WHAT YOU NEED TO DO:
Although the records contain pictures, repeat only the text of every line exactly.

EXERCISE DATA:
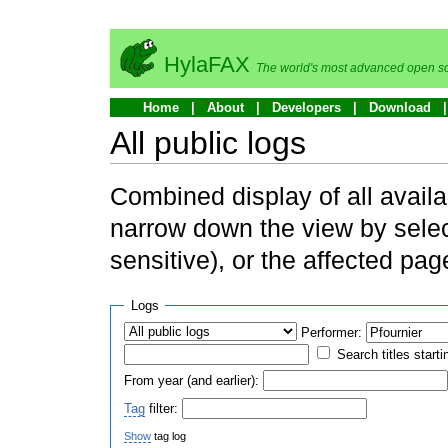
HylaFAX
The world's most advanced open so
Home
About
Developers
Download
All public logs
Combined display of all availa
narrow down the view by selec
sensitive), or the affected pag
Logs
Performer:
Search titles starti
From year (and earlier):
Tag
filter:
Show
tag log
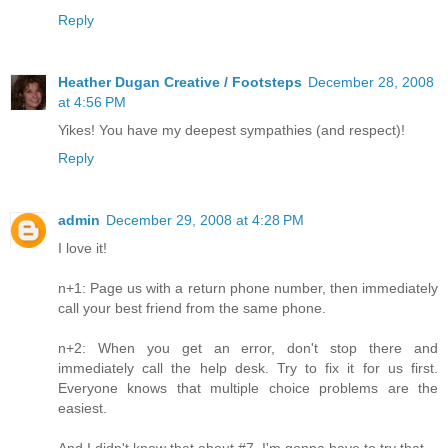
Reply
Heather Dugan Creative / Footsteps
December 28, 2008
at 4:56 PM
Yikes! You have my deepest sympathies (and respect)!
Reply
admin
December 29, 2008 at 4:28 PM
I love it!
n+1: Page us with a return phone number, then immediately
call your best friend from the same phone.
n+2: When you get an error, don't stop there and
immediately call the help desk. Try to fix it for us first.
Everyone knows that multiple choice problems are the
easiest.
And I didn't know that about #7, I'm gonna have to try that.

ANSWER FOR THE TASK:
HylaFAX
The world's most advanced open so
Home
About
Developers
Download
All public logs
Combined display of all availa
narrow down the view by selec
sensitive), or the affected pag
Logs
Performer:
Search titles starti
From year (and earlier):
Tag
filter:
Show
tag log
Reply
Heather Dugan Creative / Footsteps
December 28, 2008
at 4:56 PM
Yikes! You have my deepest sympathies (and respect)!
Reply
admin
December 29, 2008 at 4:28 PM
I love it!
n+1: Page us with a return phone number, then immediately
call your best friend from the same phone.
n+2: When you get an error, don't stop there and
immediately call the help desk. Try to fix it for us first.
Everyone knows that multiple choice problems are the
easiest.
And I didn't know that about #7, I'm gonna have to try that.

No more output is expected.